Spider-Man 3 Fun Pack (Hunter Lesiure)

 Posted: 2008
 Staff: The Editor (E-Mail)

Background

Hunter Leisure is a Australia/NZ brand which produces the occasional Spider-Man activity pack. They seem to specialize in complex bundles - everything comes with pencils or crayons, and consists of several different components which are individually not very large. Variety is definitely their differentiating factor.

Three years after their initial disappointing offering (Spider-Man Fun Pack (Hunter Lesiure)), the guys from Hunter Leisure are back to cash in on the Spider-Man 3 mania with a new fun pack. I guess it can't be any worse than the last one.

Story Details

  Spider-Man 3 Fun Pack (Hunter Lesiure)
Summary: Includes jigsaw (to color), stickers, standups, activity pad, 4 crayons
Publisher: Hunter Leisure
  Spider-Man 3 Activity Book (Hunter Leisure)
Summary: Activity book available only as part of Fun Pack

We're not off to a good start here, as I notice that there are a couple of splotches of missing color on the cover of the activity pad, before I've even opened the packet. Clearly quality control was not a high priority. Still, let's not try and get off on the wrong foot.

First up, the crayons. Four small coloring crayons in the same colors as the last Hunter fun pack - red, blue, green and yellow. A sheet of stickers the same size as the last one, though with 11 smaller stickers rather than the 7 small/medium sized. This time the stickers actually feature some characters other than Spidey! There's one each of New Green Goblin, Venom, Sandman, and a Black Spider-Man to complement the half-dozen red-n-blue Spideys.

Then there's a "tear out the characters to create your own Spidey scene" sheet of paper. These are basically like stickers, but you have to tear 'em out along the perforated lines. That, plus the fact that they're not sticky. There's no actual scene to put these against, so I'm not sure how you're supposed to use 'em. Arrange them on the carpet, presumably?

Then there's a 32 page activity pad. Nice white paper for some puzzles, a few coloring pages. Only one side of the paper is used, meaning that there are only 16 actual pages of entertainment here. Not a lot, really.

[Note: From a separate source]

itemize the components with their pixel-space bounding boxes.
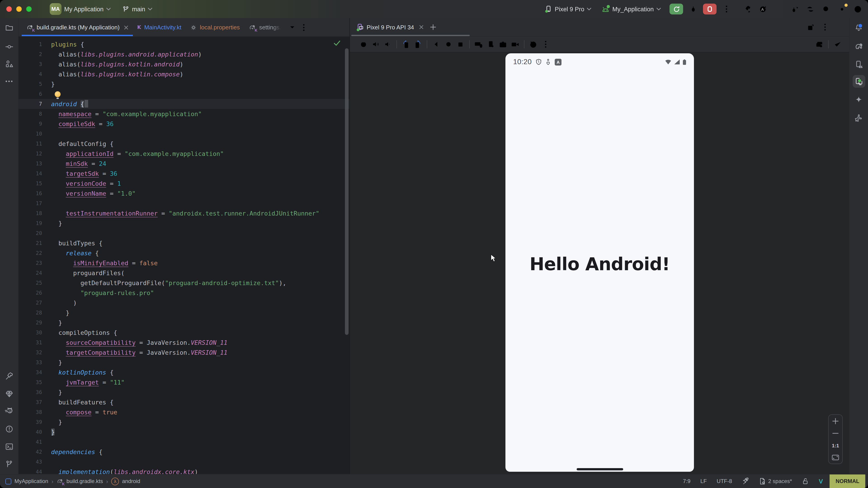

The art for the activity pad is definitely better than last time. I think the art and puzzles are perhaps taken from the Spider-Man Color/Activity Books (HarperCollins) which appeared around the same time. Strangely, though Venom and Sandman are mentioned by name in some of the puzzles, it is only ever Spider-Man that appears in the pictures.

Finally, the piece de resistance - the "color it in yerself jigsaw puzzle." This is a flimsy little 80 piece puzzle with line art. It features Spider-Man and some buildings. How on earth you're supposed to color in buildings with red, blue, yellow and green I do not know. The puzzle is shrink wrapped. After removing the shrink wrap, the puzzle is bound to disassemble into pieces (certainly it will do so in the hands of a six year old). This will naturally render it impossible to color.

General Comments

The whole idea that a young kid with four chunky crayons could make anything other than a total abortion out of this color-it-yourself puzzle is completely laughable.

Add to this the total lack of depth in the activity book, and the bizarre decision to include sticky stickers and non-sticky "paper characters", and the final result is a patchwork fiasco. Yet another poorly-conceived cheap-ass "not much fun" set from Hunter Leisure.

Overall Rating

At least the artwork is better than last time, and we get a few hints of some villains. But the jigsaw puzzle is a cruel joke, leaving a bitter 1.5 web aftertaste.